» **Data provided**
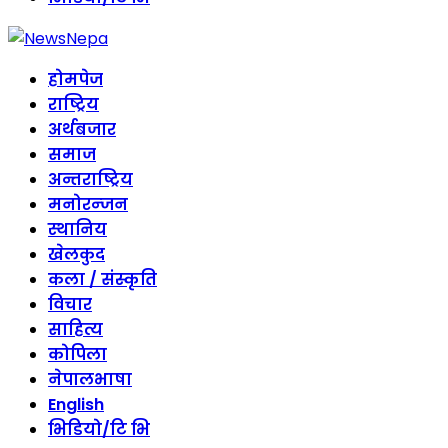
होमपेज
राष्ट्रिय
अर्थबजार
समाज
अन्तराष्ट्रिय
मनोरन्जन
स्थानिय
खेलकुद
कला / संस्कृति
विचार
साहित्य
कोपिला
नेपालभाषा
English
भिडियो/टि भि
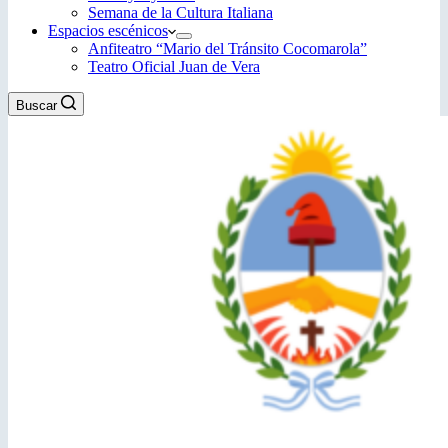
Semana de la Cultura Italiana
Espacios escénicos
Anfiteatro “Mario del Tránsito Cocomarola”
Teatro Oficial Juan de Vera
Buscar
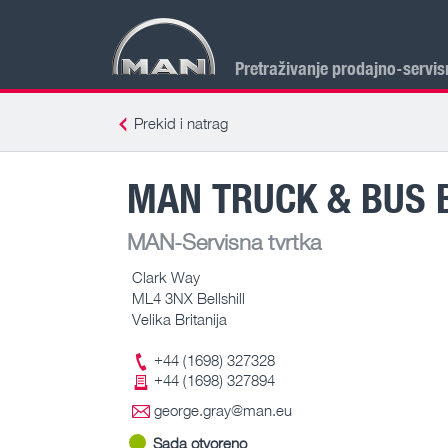
Pretraživanje prodajno-servis
Prekid i natrag
MAN TRUCK & BUS 
MAN-Servisna tvrtka
Clark Way
ML4 3NX Bellshill
Velika Britanija
+44 (1698) 327328
+44 (1698) 327894
george.gray@man.eu
Sada otvoreno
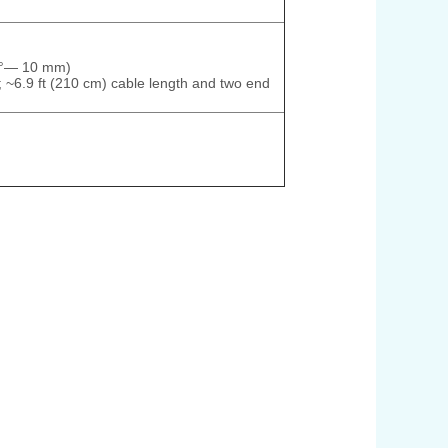
8 °— 10 mm)
 ~6.9 ft (210 cm) cable length and two end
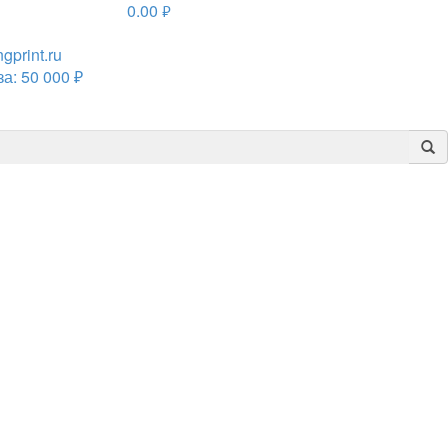
0.00
руб.
print.ru
а: 50 000 ₽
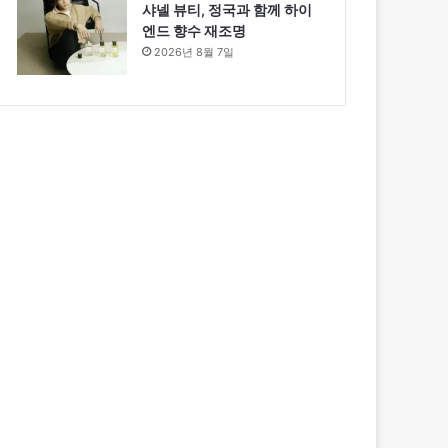
샤넬 뷰티, 정국과 함께 하이
엔드 향수 재조명
2026년 8월 7일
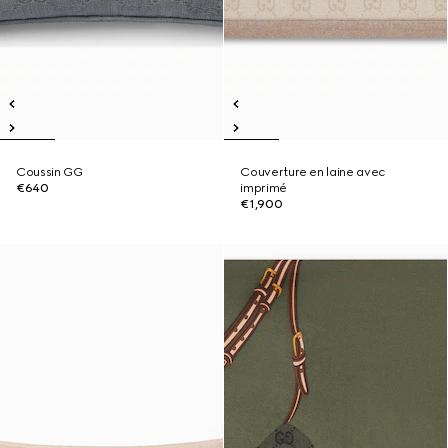
Coussin GG
Couverture en laine avec
€640
imprimé
€1,900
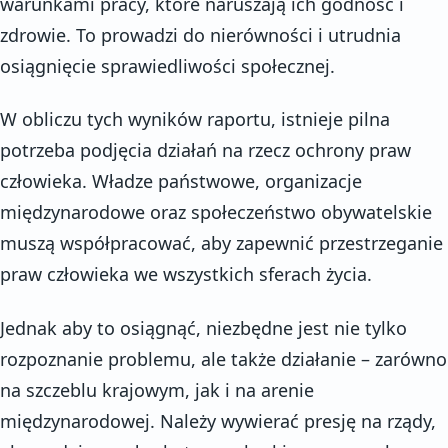
warunkami pracy, które naruszają ich godność i
zdrowie. To prowadzi do nierówności i utrudnia
osiągnięcie sprawiedliwości społecznej.
W obliczu tych wyników raportu, istnieje pilna
potrzeba podjęcia działań na rzecz ochrony praw
człowieka. Władze państwowe, organizacje
międzynarodowe oraz społeczeństwo obywatelskie
muszą współpracować, aby zapewnić przestrzeganie
praw człowieka we wszystkich sferach życia.
Jednak aby to osiągnąć, niezbędne jest nie tylko
rozpoznanie problemu, ale także działanie – zarówno
na szczeblu krajowym, jak i na arenie
międzynarodowej. Należy wywierać presję na rządy,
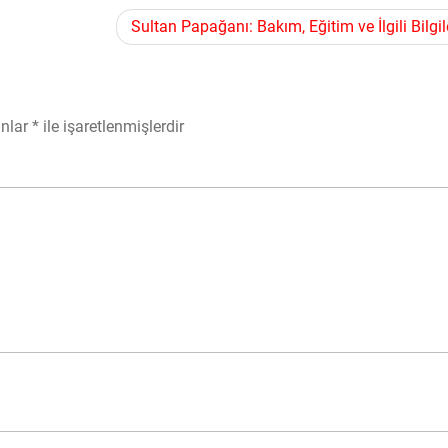
Sultan Papağanı: Bakım, Eğitim ve İlgili Bilgil
anlar
*
ile işaretlenmişlerdir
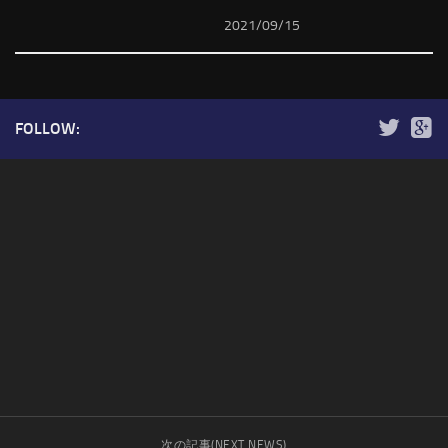
2021/09/15
FOLLOW:
次の記事(NEXT NEWS)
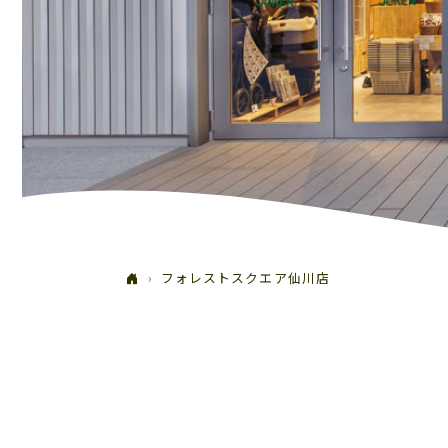
フォレストスクエア仙川店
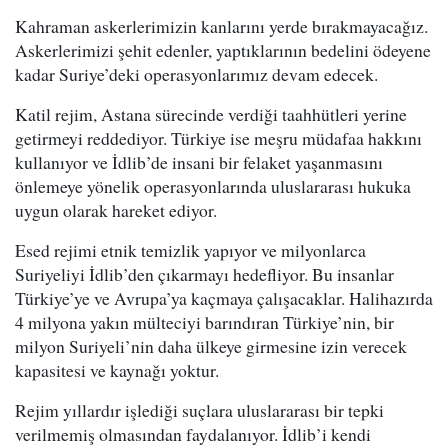
Kahraman askerlerimizin kanlarını yerde bırakmayacağız.
Askerlerimizi şehit edenler, yaptıklarının bedelini ödeyene
kadar Suriye’deki operasyonlarımız devam edecek.
Katil rejim, Astana sürecinde verdiği taahhütleri yerine
getirmeyi reddediyor. Türkiye ise meşru müdafaa hakkını
kullanıyor ve İdlib’de insani bir felaket yaşanmasını
önlemeye yönelik operasyonlarında uluslararası hukuka
uygun olarak hareket ediyor.
Esed rejimi etnik temizlik yapıyor ve milyonlarca
Suriyeliyi İdlib’den çıkarmayı hedefliyor. Bu insanlar
Türkiye’ye ve Avrupa’ya kaçmaya çalışacaklar. Halihazırda
4 milyona yakın mülteciyi barındıran Türkiye’nin, bir
milyon Suriyeli’nin daha ülkeye girmesine izin verecek
kapasitesi ve kaynağı yoktur.
Rejim yıllardır işlediği suçlara uluslararası bir tepki
verilmemiş olmasından faydalanıyor. İdlib’i kendi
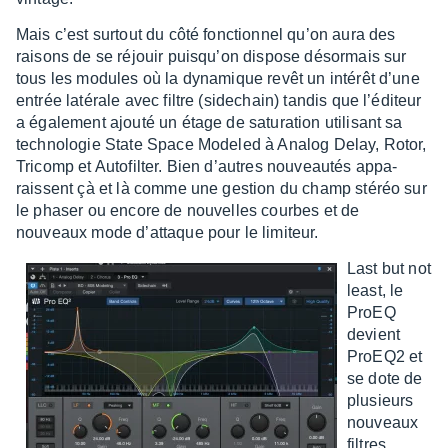
Mais c’est surtout du côté fonc­tion­nel qu’on aura des
raisons de se réjouir puisqu’on dispose désor­mais sur
tous les modules où la dyna­mique revêt un inté­rêt d’une
entrée laté­rale avec filtre (side­chain) tandis que l’édi­teur
a égale­ment ajouté un étage de satu­ra­tion utili­sant sa
tech­no­lo­gie State Space Mode­led à Analog Delay, Rotor,
Tricomp et Auto­fil­ter. Bien d’autres nouveau­tés appa­
raissent çà et là comme une gestion du champ stéréo sur
le phaser ou encore de nouvelles courbes et de
nouveaux mode d’at­taque pour le limi­teur.
Last but not
least, le
ProEQ
devient
ProEQ2 et
se dote de
plusieurs
nouveaux
filtres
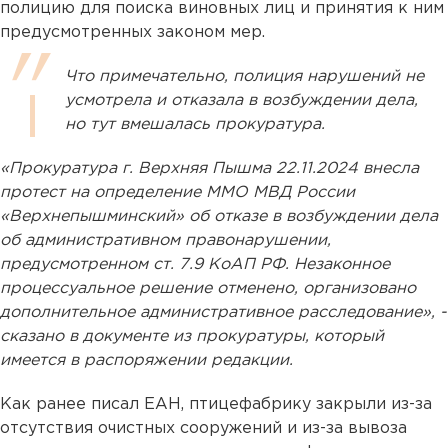
полицию для поиска виновных лиц и принятия к ним
предусмотренных законом мер.
Что примечательно, полиция нарушений не
усмотрела и отказала в возбуждении дела,
но тут вмешалась прокуратура.
«Прокуратура г. Верхняя Пышма 22.11.2024 внесла
протест на определение ММО МВД России
«Верхнепышминский» об отказе в возбуждении дела
об административном правонарушении,
предусмотренном ст. 7.9 КоАП РФ. Незаконное
процессуальное решение отменено, организовано
дополнительное административное расследование», -
сказано в документе из прокуратуры, который
имеется в распоряжении редакции.
Как ранее писал ЕАН, птицефабрику закрыли из-за
отсутствия очистных сооружений и из-за вывоза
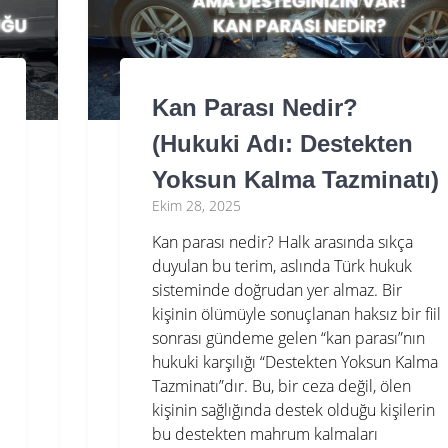
Kan Parası Nedir?
(Hukuki Adı: Destekten
Yoksun Kalma Tazminatı)
Ekim 28, 2025
Kan parası nedir? Halk arasında sıkça
duyulan bu terim, aslında Türk hukuk
sisteminde doğrudan yer almaz. Bir
kişinin ölümüyle sonuçlanan haksız bir fiil
sonrası gündeme gelen “kan parası”nın
hukuki karşılığı “Destekten Yoksun Kalma
Tazminatı”dır. Bu, bir ceza değil, ölen
kişinin sağlığında destek olduğu kişilerin
bu destekten mahrum kalmaları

» **Exercise directions**
Please output the material above again, exactly, and omit every image.

» **Worked solution**
होमपेज
राष्ट्रिय
अर्थबजार
समाज
अन्तराष्ट्रिय
मनोरन्जन
स्थानिय
खेलकुद
कला / संस्कृति
विचार
साहित्य
कोपिला
नेपालभाषा
English
भिडियो/टि भि
Semana de la Cultura Italiana
Espacios escénicos
Anfiteatro “Mario del Tránsito Cocomarola”
Teatro Oficial Juan de Vera
Buscar
Pretraživanje prodajno-servis
Prekid i natrag
MAN TRUCK & BUS 
MAN-Servisna tvrtka
Clark Way
ML4 3NX Bellshill
Velika Britanija
+44 (1698) 327328
+44 (1698) 327894
george.gray@man.eu
Sada otvoreno
8 °— 10 mm)
 ~6.9 ft (210 cm) cable length and two end
0.00
руб.
print.ru
а: 50 000 ₽
샤넬 뷰티, 정국과 함께 하이
엔드 향수 재조명
2026년 8월 7일
Coussin GG
Couverture en laine avec
€640
imprimé
€1,900
warunkami pracy, które naruszają ich godność i
zdrowie. To prowadzi do nierówności i utrudnia
osiągnięcie sprawiedliwości społecznej.
W obliczu tych wyników raportu, istnieje pilna
potrzeba podjęcia działań na rzecz ochrony praw
człowieka. Władze państwowe, organizacje
międzynarodowe oraz społeczeństwo obywatelskie
muszą współpracować, aby zapewnić przestrzeganie
praw człowieka we wszystkich sferach życia.
Jednak aby to osiągnąć, niezbędne jest nie tylko
rozpoznanie problemu, ale także działanie – zarówno
na szczeblu krajowym, jak i na arenie
międzynarodowej. Należy wywierać presję na rządy,
Sultan Papağanı: Bakım, Eğitim ve İlgili Bilgil
anlar
*
ile işaretlenmişlerdir
2021/09/15
FOLLOW:
次の記事(NEXT NEWS)
フォレストスクエア仙川店
Kahraman askerlerimizin kanlarını yerde bırakmayacağız.
Askerlerimizi şehit edenler, yaptıklarının bedelini ödeyene
kadar Suriye’deki operasyonlarımız devam edecek.
Katil rejim, Astana sürecinde verdiği taahhütleri yerine
getirmeyi reddediyor. Türkiye ise meşru müdafaa hakkını
kullanıyor ve İdlib’de insani bir felaket yaşanmasını
önlemeye yönelik operasyonlarında uluslararası hukuka
uygun olarak hareket ediyor.
Esed rejimi etnik temizlik yapıyor ve milyonlarca
Suriyeliyi İdlib’den çıkarmayı hedefliyor. Bu insanlar
Türkiye’ye ve Avrupa’ya kaçmaya çalışacaklar. Halihazırda
4 milyona yakın mülteciyi barındıran Türkiye’nin, bir
milyon Suriyeli’nin daha ülkeye girmesine izin verecek
kapasitesi ve kaynağı yoktur.
Rejim yıllardır işlediği suçlara uluslararası bir tepki
verilmemiş olmasından faydalanıyor. İdlib’i kendi
Mais c’est surtout du côté fonc­tion­nel qu’on aura des
raisons de se réjouir puisqu’on dispose désor­mais sur
tous les modules où la dyna­mique revêt un inté­rêt d’une
entrée laté­rale avec filtre (side­chain) tandis que l’édi­teur
a égale­ment ajouté un étage de satu­ra­tion utili­sant sa
tech­no­lo­gie State Space Mode­led à Analog Delay, Rotor,
Tricomp et Auto­fil­ter. Bien d’autres nouveau­tés appa­
raissent çà et là comme une gestion du champ stéréo sur
le phaser ou encore de nouvelles courbes et de
nouveaux mode d’at­taque pour le limi­teur.
Last but not
least, le
ProEQ
devient
ProEQ2 et
se dote de
plusieurs
nouveaux
filtres
полицию для поиска виновных лиц и принятия к ним
предусмотренных законом мер.
Что примечательно, полиция нарушений не
усмотрела и отказала в возбуждении дела,
но тут вмешалась прокуратура.
«Прокуратура г. Верхняя Пышма 22.11.2024 внесла
протест на определение ММО МВД России
«Верхнепышминский» об отказе в возбуждении дела
об административном правонарушении,
предусмотренном ст. 7.9 КоАП РФ. Незаконное
процессуальное решение отменено, организовано
дополнительное административное расследование», -
сказано в документе из прокуратуры, который
имеется в распоряжении редакции.
Как ранее писал ЕАН, птицефабрику закрыли из-за
отсутствия очистных сооружений и из-за вывоза
Kan Parası Nedir?
(Hukuki Adı: Destekten
Yoksun Kalma Tazminatı)
Ekim 28, 2025
Kan parası nedir? Halk arasında sıkça
duyulan bu terim, aslında Türk hukuk
sisteminde doğrudan yer almaz. Bir
kişinin ölümüyle sonuçlanan haksız bir fiil
sonrası gündeme gelen “kan parası”nın
hukuki karşılığı “Destekten Yoksun Kalma
Tazminatı”dır. Bu, bir ceza değil, ölen
kişinin sağlığında destek olduğu kişilerin
bu destekten mahrum kalmaları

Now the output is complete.